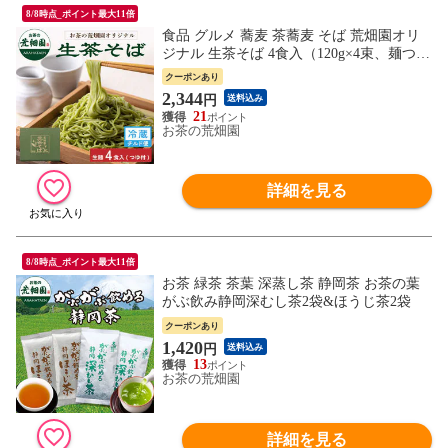
8/8時点_ポイント最大11倍
食品 グルメ 蕎麦 茶蕎麦 そば 荒畑園オリ
ジナル 生茶そば 4食入（120g×4束、麺つゆ
4袋） チルド便
クーポンあり
2,344
円
送料込み
21
お茶の荒畑園
詳細を見る
8/8時点_ポイント最大11倍
お茶 緑茶 茶葉 深蒸し茶 静岡茶 お茶の葉
がぶ飲み静岡深むし茶2袋&ほうじ茶2袋
クーポンあり
1,420
円
送料込み
13
お茶の荒畑園
詳細を見る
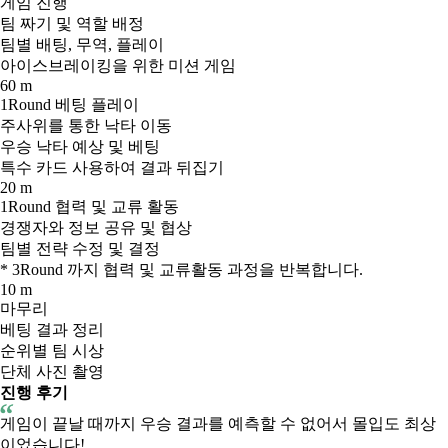
게임 진행
팀 짜기 및 역할 배정
팀별 배팅, 무역, 플레이
아이스브레이킹을 위한 미션 게임
60 m
1Round 베팅 플레이
주사위를 통한 낙타 이동
우승 낙타 예상 및 베팅
특수 카드 사용하여 결과 뒤집기
20 m
1Round 협력 및 교류 활동
경쟁자와 정보 공유 및 협상
팀별 전략 수정 및 결정
* 3Round 까지 협력 및 교류활동 과정을 반복합니다.
10 m
마무리
베팅 결과 정리
순위별 팀 시상
단체 사진 촬영
진행 후기
게임이 끝날 때까지 우승 결과를 예측할 수 없어서 몰입도 최상
이었습니다!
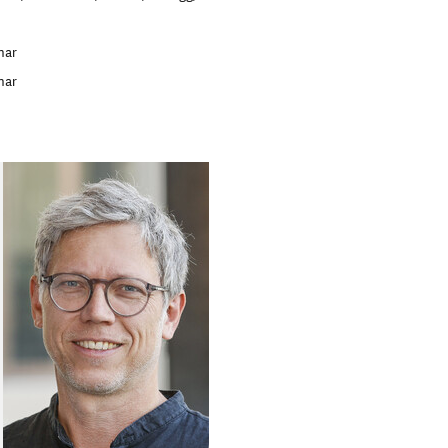
nar
nar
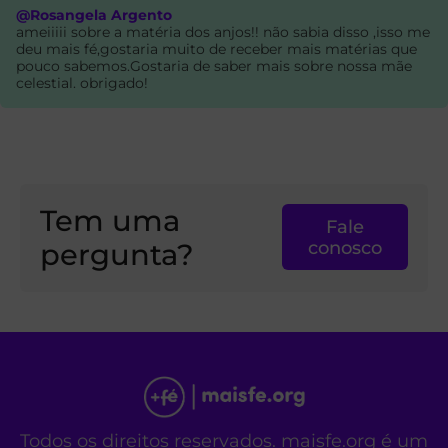
@Rosangela Argento
ameiiiii sobre a matéria dos anjos!! não sabia disso ,isso me
deu mais fé,gostaria muito de receber mais matérias que
pouco sabemos.Gostaria de saber mais sobre nossa mãe
celestial. obrigado!
Tem uma
Fale
pergunta?
conosco
Todos os direitos reservados. maisfe.org é um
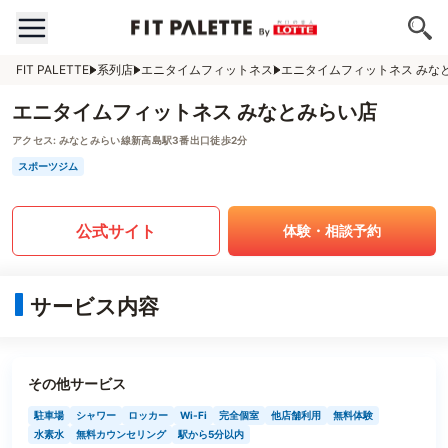
FIT PALETTE
系列店
エニタイムフィットネス
エニタイムフィットネス みな
エニタイムフィットネス みなとみらい店
アクセス:
みなとみらい線新高島駅3番出口徒歩2分
スポーツジム
公式サイト
体験・相談予約
サービス内容
その他サービス
駐車場
シャワー
ロッカー
Wi-Fi
完全個室
他店舗利用
無料体験
水素水
無料カウンセリング
駅から5分以内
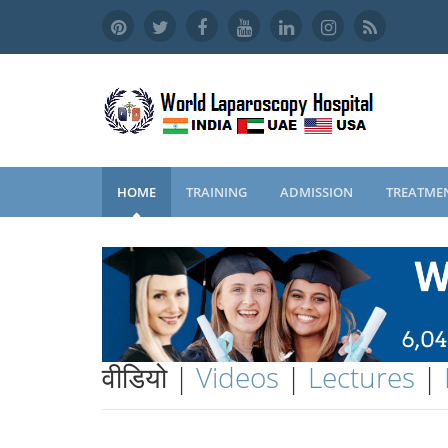
HOME
TRAINING
ADMISSION
TREATME
वीडियो |
Videos
|
Lectures
|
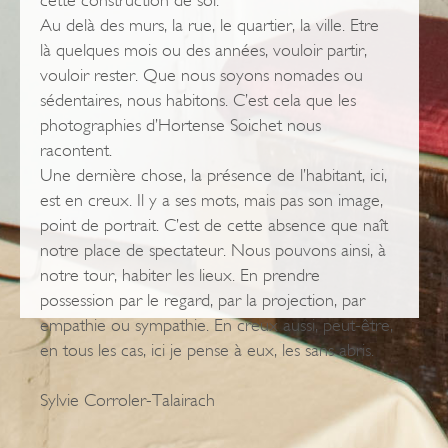
cette construction de soi.
Au delà des murs, la rue, le quartier, la ville. Etre
là quelques mois ou des années, vouloir partir,
vouloir rester. Que nous soyons nomades ou
sédentaires, nous habitons. C’est cela que les
photographies d’Hortense Soichet nous
racontent.
Une dernière chose, la présence de l’habitant, ici,
est en creux. Il y a ses mots, mais pas son image,
point de portrait. C’est de cette absence que naît
notre place de spectateur. Nous pouvons ainsi, à
notre tour, habiter les lieux. En prendre
possession par le regard, par la projection, par
empathie ou sympathie. En creux aussi, peut-être,
en tous les cas, ici je pense à eux, les sans abris.
Sylvie Corroler-Talairach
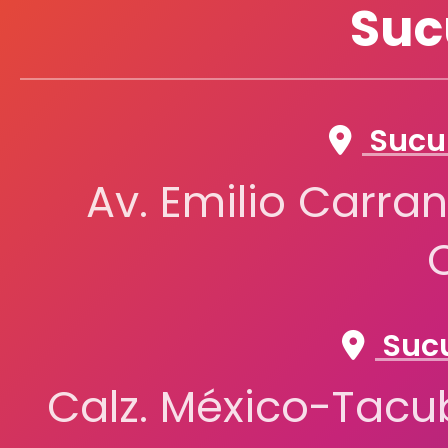
Suc
Sucur
Av. Emilio Carran
Sucu
Calz. México-Tacub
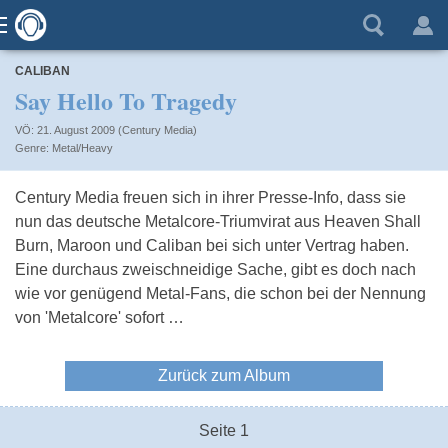
CALIBAN
Say Hello To Tragedy
VÖ: 21. August 2009 (Century Media)
Metal/Heavy
Century Media freuen sich in ihrer Presse-Info, dass sie
nun das deutsche Metalcore-Triumvirat aus Heaven Shall
Burn, Maroon und Caliban bei sich unter Vertrag haben.
Eine durchaus zweischneidige Sache, gibt es doch nach
wie vor genügend Metal-Fans, die schon bei der Nennung
von 'Metalcore' sofort …
Zurück zum Album
Seite 1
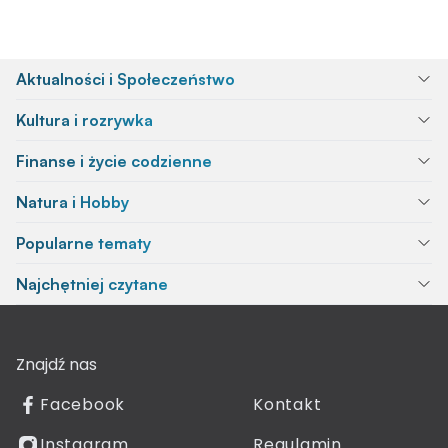
Aktualności i Społeczeństwo
Kultura i rozrywka
Finanse i życie codzienne
Natura i Hobby
Popularne tematy
Najchętniej czytane
Znajdź nas
Facebook
Kontakt
Instagram
Regulamin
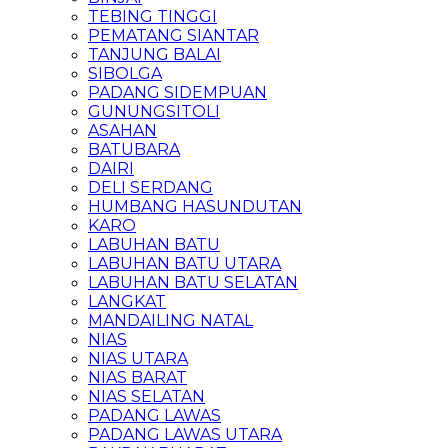
TEBING TINGGI
PEMATANG SIANTAR
TANJUNG BALAI
SIBOLGA
PADANG SIDEMPUAN
GUNUNGSITOLI
ASAHAN
BATUBARA
DAIRI
DELI SERDANG
HUMBANG HASUNDUTAN
KARO
LABUHAN BATU
LABUHAN BATU UTARA
LABUHAN BATU SELATAN
LANGKAT
MANDAILING NATAL
NIAS
NIAS UTARA
NIAS BARAT
NIAS SELATAN
PADANG LAWAS
PADANG LAWAS UTARA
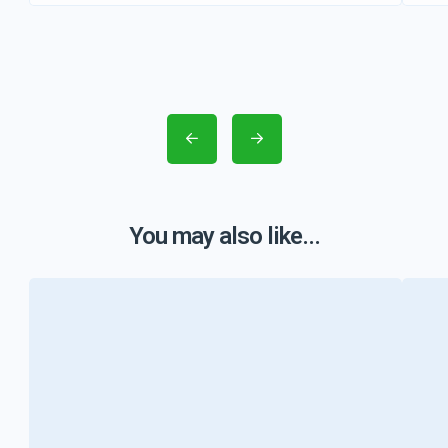
You may also like...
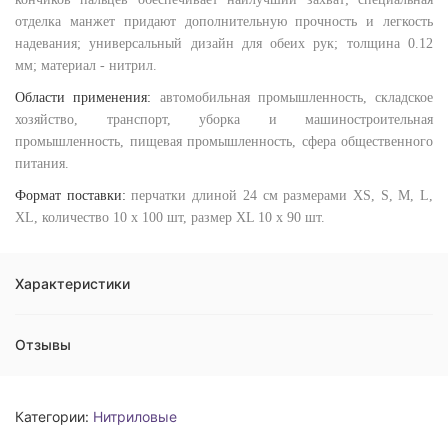
отделка манжет придают дополнительную прочность и легкость
надевания; универсальный дизайн для обеих рук; толщина 0.12
мм; материал - нитрил.
Области применения:
автомобильная промышленность, складское
хозяйство, транспорт, уборка и машиностроительная
промышленность, пищевая промышленность, сфера общественного
питания.
Формат поставки:
перчатки длиной 24 см размерами XS, S, M, L,
XL, количество 10 х 100 шт, размер XL 10 х 90 шт.
Характеристики
Отзывы
Категории:
Нитриловые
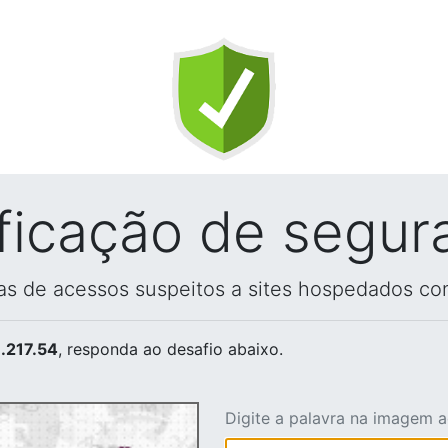
ificação de segur
vas de acessos suspeitos a sites hospedados co
.217.54
, responda ao desafio abaixo.
Digite a palavra na imagem 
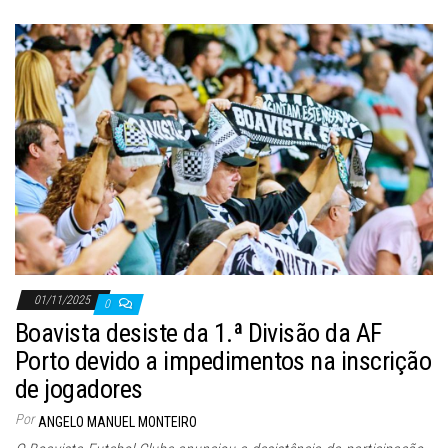
01/11/2025
0
Boavista desiste da 1.ª Divisão da AF
Porto devido a impedimentos na inscrição
de jogadores
Por
ANGELO MANUEL MONTEIRO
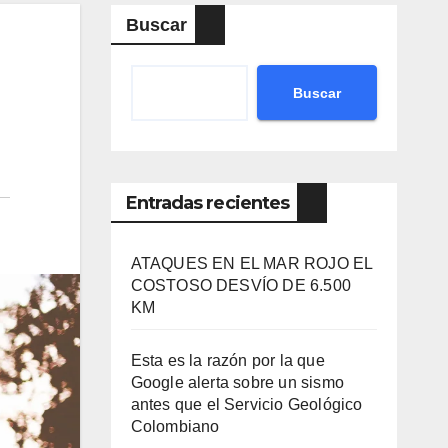
Buscar
Buscar
Entradas recientes
ATAQUES EN EL MAR ROJO EL
COSTOSO DESVÍO DE 6.500
KM
Esta es la razón por la que
Google alerta sobre un sismo
antes que el Servicio Geológico
Colombiano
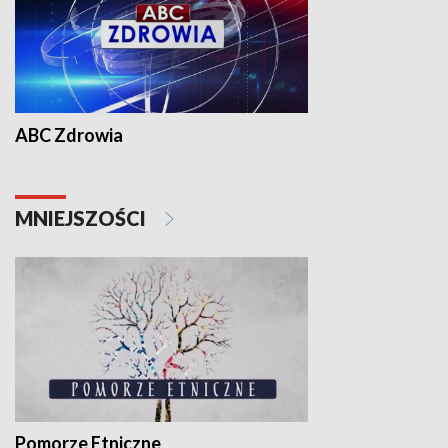
ABC Zdrowia
MNIEJSZOŚCI
Pomorze Etniczne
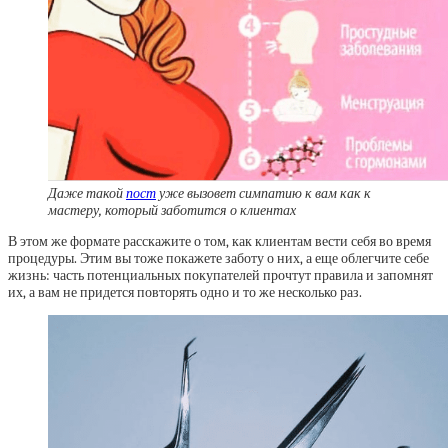
Даже такой
пост
уже вызовет симпатию к вам как к
мастеру, который заботится о клиентах
В этом же формате расскажите о том, как клиентам вести себя во время
процедуры. Этим вы тоже покажете заботу о них, а еще облегчите себе
жизнь: часть потенциальных покупателей прочтут правила и запомнят
их, а вам не придется повторять одно и то же несколько раз.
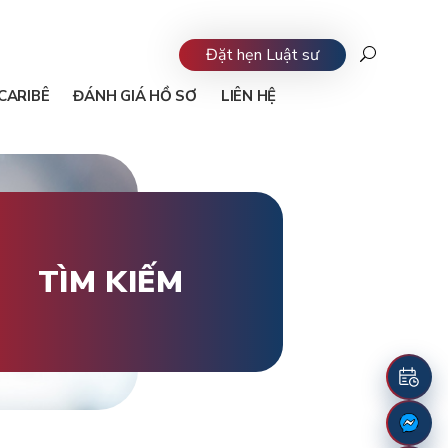
Đặt hẹn Luật sư
CARIBÊ
ĐÁNH GIÁ HỒ SƠ
LIÊN HỆ
TÌM KIẾM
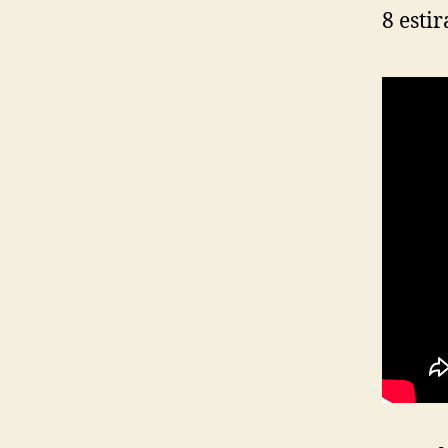
8 esti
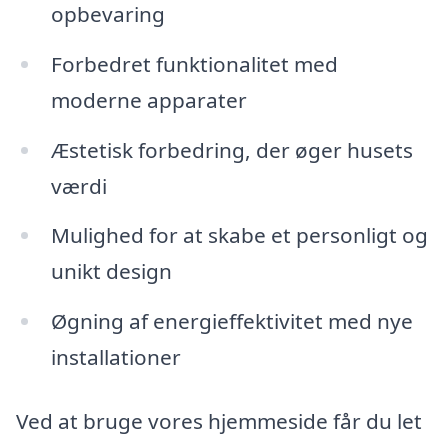
opbevaring
Forbedret funktionalitet med
moderne apparater
Æstetisk forbedring, der øger husets
værdi
Mulighed for at skabe et personligt og
unikt design
Øgning af energieffektivitet med nye
installationer
Ved at bruge vores hjemmeside får du let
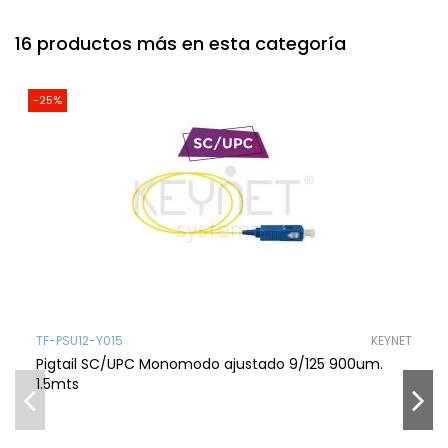
16 productos más en esta categoría
-25%
TF-PSU12-Y015
KEYNET
Pigtail SC/UPC Monomodo ajustado 9/125 900um.
1.5mts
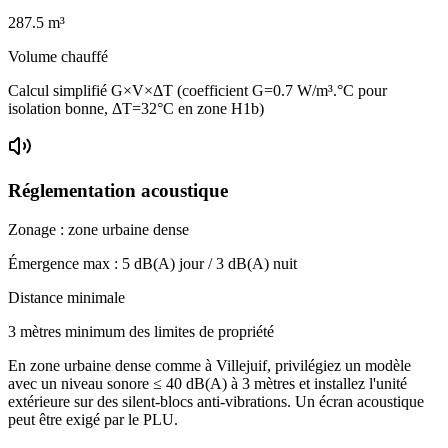
287.5
m³
Volume chauffé
Calcul simplifié G×V×ΔT (coefficient G=0.7 W/m³.°C pour
isolation bonne, ΔT=32°C en zone H1b)
Réglementation acoustique
Zonage :
zone urbaine dense
Émergence max :
5
dB(A) jour /
3
dB(A) nuit
Distance minimale
3 mètres minimum des limites de propriété
En zone urbaine dense comme à Villejuif, privilégiez un modèle
avec un niveau sonore ≤ 40 dB(A) à 3 mètres et installez l'unité
extérieure sur des silent-blocs anti-vibrations. Un écran acoustique
peut être exigé par le PLU.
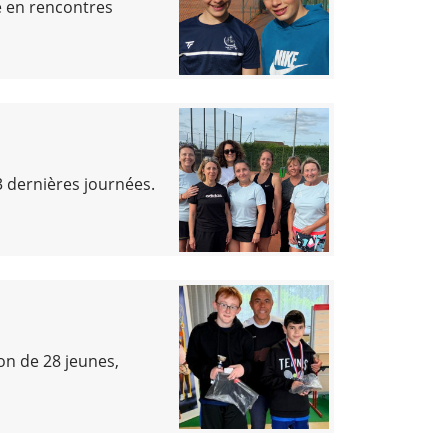
e en rencontres
3 dernières journées.
on de 28 jeunes,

··········

*YOUR ASSIGNMENT:* Retype the data above as given, letting no picture into the copy.

*RESPONSE:*
8/8時点_ポイント最大11倍
食品 グルメ 蕎麦 茶蕎麦 そば 荒畑園オリ
ジナル 生茶そば 4食入（120g×4束、麺つゆ
4袋） チルド便
クーポンあり
2,344
円
送料込み
21
お茶の荒畑園
詳細を見る
8/8時点_ポイント最大11倍
お茶 緑茶 茶葉 深蒸し茶 静岡茶 お茶の葉
がぶ飲み静岡深むし茶2袋&ほうじ茶2袋
クーポンあり
1,420
円
送料込み
13
お茶の荒畑園
詳細を見る
게임 진행
팀 짜기 및 역할 배정
팀별 배팅, 무역, 플레이
아이스브레이킹을 위한 미션 게임
60 m
1Round 베팅 플레이
주사위를 통한 낙타 이동
우승 낙타 예상 및 베팅
특수 카드 사용하여 결과 뒤집기
20 m
1Round 협력 및 교류 활동
경쟁자와 정보 공유 및 협상
팀별 전략 수정 및 결정
* 3Round 까지 협력 및 교류활동 과정을 반복합니다.
10 m
마무리
베팅 결과 정리
순위별 팀 시상
단체 사진 촬영
진행 후기
게임이 끝날 때까지 우승 결과를 예측할 수 없어서 몰입도 최상
이었습니다!
nar
nar
@Rosangela Argento
ameiiiii sobre a matéria dos anjos!! não sabia disso ,isso me
deu mais fé,gostaria muito de receber mais matérias que
pouco sabemos.Gostaria de saber mais sobre nossa mãe
celestial. obrigado!
Tem uma
Fale
pergunta?
conosco
Todos os direitos reservados. maisfe.org é um
FIT PALETTE
系列店
エニタイムフィットネス
エニタイムフィットネス みな
エニタイムフィットネス みなとみらい店
アクセス:
みなとみらい線新高島駅3番出口徒歩2分
スポーツジム
公式サイト
体験・相談予約
サービス内容
その他サービス
駐車場
シャワー
ロッカー
Wi-Fi
完全個室
他店舗利用
無料体験
水素水
無料カウンセリング
駅から5分以内
HOME
TRAINING
ADMISSION
TREATME
वीडियो |
Videos
|
Lectures
|
cette construction de soi.
Au delà des murs, la rue, le quartier, la ville. Etre
là quelques mois ou des années, vouloir partir,
vouloir rester. Que nous soyons nomades ou
sédentaires, nous habitons. C’est cela que les
photographies d’Hortense Soichet nous
racontent.
Une dernière chose, la présence de l’habitant, ici,
est en creux. Il y a ses mots, mais pas son image,
point de portrait. C’est de cette absence que naît
notre place de spectateur. Nous pouvons ainsi, à
notre tour, habiter les lieux. En prendre
possession par le regard, par la projection, par
empathie ou sympathie. En creux aussi, peut-être,
en tous les cas, ici je pense à eux, les sans abris.
Sylvie Corroler-Talairach
Suc
Sucur
Av. Emilio Carran
Sucu
Calz. México-Tacub
CALIBAN
Say Hello To Tragedy
VÖ: 21. August 2009 (Century Media)
Metal/Heavy
Century Media freuen sich in ihrer Presse-Info, dass sie
nun das deutsche Metalcore-Triumvirat aus Heaven Shall
Burn, Maroon und Caliban bei sich unter Vertrag haben.
Eine durchaus zweischneidige Sache, gibt es doch nach
wie vor genügend Metal-Fans, die schon bei der Nennung
von 'Metalcore' sofort …
Zurück zum Album
Seite 1
Aktualności i Społeczeństwo
Kultura i rozrywka
Finanse i życie codzienne
Natura i Hobby
Popularne tematy
Najchętniej czytane
Znajdź nas
Facebook
Kontakt
Instagram
Regulamin
TEBING TINGGI
PEMATANG SIANTAR
TANJUNG BALAI
SIBOLGA
PADANG SIDEMPUAN
GUNUNGSITOLI
ASAHAN
BATUBARA
DAIRI
DELI SERDANG
HUMBANG HASUNDUTAN
KARO
LABUHAN BATU
LABUHAN BATU UTARA
LABUHAN BATU SELATAN
LANGKAT
MANDAILING NATAL
NIAS
NIAS UTARA
NIAS BARAT
NIAS SELATAN
PADANG LAWAS
PADANG LAWAS UTARA
You may also like...
отделка манжет придают дополнительную прочность и легкость
надевания; универсальный дизайн для обеих рук; толщина 0.12
мм; материал - нитрил.
Области применения:
автомобильная промышленность, складское
хозяйство, транспорт, уборка и машиностроительная
промышленность, пищевая промышленность, сфера общественного
питания.
Формат поставки:
перчатки длиной 24 см размерами XS, S, M, L,
XL, количество 10 х 100 шт, размер XL 10 х 90 шт.
Характеристики
Отзывы
Категории:
Нитриловые
ificação de segur
vas de acessos suspeitos a sites hospedados co
.217.54
, responda ao desafio abaixo.
Digite a palavra na imagem 
01/11/2025
0
Boavista desiste da 1.ª Divisão da AF
Porto devido a impedimentos na inscrição
de jogadores
Por
ANGELO MANUEL MONTEIRO
Buscar
Buscar
Entradas recientes
ATAQUES EN EL MAR ROJO EL
COSTOSO DESVÍO DE 6.500
KM
Esta es la razón por la que
Google alerta sobre un sismo
antes que el Servicio Geológico
Colombiano
ABC Zdrowia
MNIEJSZOŚCI
Pomorze Etniczne
Даже такой
пост
уже вызовет симпатию к вам как к
мастеру, который заботится о клиентах
В этом же формате расскажите о том, как клиентам вести себя во время
процедуры. Этим вы тоже покажете заботу о них, а еще облегчите себе
жизнь: часть потенциальных покупателей прочтут правила и запомнят
их, а вам не придется повторять одно и то же несколько раз.
Đặt hẹn Luật sư
CARIBÊ
ĐÁNH GIÁ HỒ SƠ
LIÊN HỆ
TÌM KIẾM
8 esti
opbevaring
Forbedret funktionalitet med
moderne apparater
Æstetisk forbedring, der øger husets
værdi
Mulighed for at skabe et personligt og
unikt design
Øgning af energieffektivitet med nye
installationer
Ved at bruge vores hjemmeside får du let
16 productos más en esta categoría
-25%
TF-PSU12-Y015
KEYNET
Pigtail SC/UPC Monomodo ajustado 9/125 900um.
1.5mts
287.5
m³
Volume chauffé
Calcul simplifié G×V×ΔT (coefficient G=0.7 W/m³.°C pour
isolation bonne, ΔT=32°C en zone H1b)
Réglementation acoustique
Zonage :
zone urbaine dense
Émergence max :
5
dB(A) jour /
3
dB(A) nuit
Distance minimale
3 mètres minimum des limites de propriété
En zone urbaine dense comme à Villejuif, privilégiez un modèle
avec un niveau sonore ≤ 40 dB(A) à 3 mètres et installez l'unité
extérieure sur des silent-blocs anti-vibrations. Un écran acoustique
peut être exigé par le PLU.
e en rencontres
3 dernières journées.
on de 28 jeunes,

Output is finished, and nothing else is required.